Task objective —
Each entry must be restated exactly as it appears.
Exercise input Block Start
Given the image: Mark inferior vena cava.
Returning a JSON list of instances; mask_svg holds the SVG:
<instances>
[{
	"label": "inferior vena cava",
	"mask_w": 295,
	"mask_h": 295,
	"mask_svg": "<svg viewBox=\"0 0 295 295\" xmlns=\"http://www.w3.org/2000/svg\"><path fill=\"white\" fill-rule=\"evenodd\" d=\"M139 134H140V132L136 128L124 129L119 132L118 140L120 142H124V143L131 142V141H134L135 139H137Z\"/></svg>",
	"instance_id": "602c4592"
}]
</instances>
Exercise input Block End
Answer box —
Given the image: Mark inferior vena cava.
Returning a JSON list of instances; mask_svg holds the SVG:
<instances>
[{
	"label": "inferior vena cava",
	"mask_w": 295,
	"mask_h": 295,
	"mask_svg": "<svg viewBox=\"0 0 295 295\" xmlns=\"http://www.w3.org/2000/svg\"><path fill=\"white\" fill-rule=\"evenodd\" d=\"M139 134H140V132L136 128L124 129L119 132L118 140L120 142H124V143L131 142V141H134L135 139H137Z\"/></svg>",
	"instance_id": "602c4592"
}]
</instances>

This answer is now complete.